__WORK REQUIRED__:
A verbatim reproduction of the lines below, from the line containing "自分たち好みの住まいにできる" through the line containing "herregårdenes rolle som kul", both ends included, is the whole required output.

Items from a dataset
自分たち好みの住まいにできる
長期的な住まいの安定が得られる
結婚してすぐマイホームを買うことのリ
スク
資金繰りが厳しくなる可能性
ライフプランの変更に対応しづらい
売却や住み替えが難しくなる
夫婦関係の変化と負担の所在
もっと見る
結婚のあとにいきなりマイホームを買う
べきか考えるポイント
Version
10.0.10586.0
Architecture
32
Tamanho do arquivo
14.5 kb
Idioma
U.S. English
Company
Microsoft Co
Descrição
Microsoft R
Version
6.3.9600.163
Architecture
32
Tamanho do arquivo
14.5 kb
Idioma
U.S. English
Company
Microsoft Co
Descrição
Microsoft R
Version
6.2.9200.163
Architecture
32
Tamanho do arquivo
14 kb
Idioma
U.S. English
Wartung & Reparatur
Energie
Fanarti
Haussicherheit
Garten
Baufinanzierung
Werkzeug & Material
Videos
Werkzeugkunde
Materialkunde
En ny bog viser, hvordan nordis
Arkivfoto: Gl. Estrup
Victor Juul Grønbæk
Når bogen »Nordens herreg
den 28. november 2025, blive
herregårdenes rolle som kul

---

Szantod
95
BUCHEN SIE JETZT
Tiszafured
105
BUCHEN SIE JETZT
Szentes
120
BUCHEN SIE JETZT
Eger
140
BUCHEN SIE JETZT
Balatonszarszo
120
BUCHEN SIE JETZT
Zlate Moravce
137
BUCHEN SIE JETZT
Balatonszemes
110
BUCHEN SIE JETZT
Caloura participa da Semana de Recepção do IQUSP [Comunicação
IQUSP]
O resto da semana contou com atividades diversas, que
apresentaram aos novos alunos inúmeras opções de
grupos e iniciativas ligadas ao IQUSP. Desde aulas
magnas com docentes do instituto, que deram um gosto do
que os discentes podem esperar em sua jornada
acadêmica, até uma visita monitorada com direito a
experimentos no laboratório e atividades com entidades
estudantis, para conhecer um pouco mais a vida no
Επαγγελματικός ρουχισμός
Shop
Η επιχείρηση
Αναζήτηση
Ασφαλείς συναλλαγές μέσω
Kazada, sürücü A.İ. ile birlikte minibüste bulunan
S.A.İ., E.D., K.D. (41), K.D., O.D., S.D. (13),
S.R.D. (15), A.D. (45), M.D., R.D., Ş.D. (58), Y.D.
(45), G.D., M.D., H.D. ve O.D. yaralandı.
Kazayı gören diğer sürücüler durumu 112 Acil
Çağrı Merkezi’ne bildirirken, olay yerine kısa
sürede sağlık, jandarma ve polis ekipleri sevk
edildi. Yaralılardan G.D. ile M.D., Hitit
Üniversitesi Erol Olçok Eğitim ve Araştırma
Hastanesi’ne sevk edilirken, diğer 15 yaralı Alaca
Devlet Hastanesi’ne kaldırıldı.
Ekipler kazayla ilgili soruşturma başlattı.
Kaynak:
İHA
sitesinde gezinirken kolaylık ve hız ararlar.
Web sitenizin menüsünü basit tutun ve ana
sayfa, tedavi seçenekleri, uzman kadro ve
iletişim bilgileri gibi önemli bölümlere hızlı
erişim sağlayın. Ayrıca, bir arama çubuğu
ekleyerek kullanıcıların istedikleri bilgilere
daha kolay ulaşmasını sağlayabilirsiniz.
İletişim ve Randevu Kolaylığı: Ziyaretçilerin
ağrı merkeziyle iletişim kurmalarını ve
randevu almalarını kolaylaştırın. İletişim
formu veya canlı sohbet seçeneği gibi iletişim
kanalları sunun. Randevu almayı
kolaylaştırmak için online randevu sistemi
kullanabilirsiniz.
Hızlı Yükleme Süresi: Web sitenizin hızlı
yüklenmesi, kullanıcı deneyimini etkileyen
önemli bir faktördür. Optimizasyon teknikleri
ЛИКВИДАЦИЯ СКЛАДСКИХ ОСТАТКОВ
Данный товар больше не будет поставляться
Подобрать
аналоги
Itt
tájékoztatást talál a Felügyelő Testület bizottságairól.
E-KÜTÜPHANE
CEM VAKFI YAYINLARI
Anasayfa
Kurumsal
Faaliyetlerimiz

__EXERCISE RESPONSE__:
自分たち好みの住まいにできる
長期的な住まいの安定が得られる
結婚してすぐマイホームを買うことのリ
スク
資金繰りが厳しくなる可能性
ライフプランの変更に対応しづらい
売却や住み替えが難しくなる
夫婦関係の変化と負担の所在
もっと見る
結婚のあとにいきなりマイホームを買う
べきか考えるポイント
Version
10.0.10586.0
Architecture
32
Tamanho do arquivo
14.5 kb
Idioma
U.S. English
Company
Microsoft Co
Descrição
Microsoft R
Version
6.3.9600.163
Architecture
32
Tamanho do arquivo
14.5 kb
Idioma
U.S. English
Company
Microsoft Co
Descrição
Microsoft R
Version
6.2.9200.163
Architecture
32
Tamanho do arquivo
14 kb
Idioma
U.S. English
Wartung & Reparatur
Energie
Fanarti
Haussicherheit
Garten
Baufinanzierung
Werkzeug & Material
Videos
Werkzeugkunde
Materialkunde
En ny bog viser, hvordan nordis
Arkivfoto: Gl. Estrup
Victor Juul Grønbæk
Når bogen »Nordens herreg
den 28. november 2025, blive
herregårdenes rolle som kul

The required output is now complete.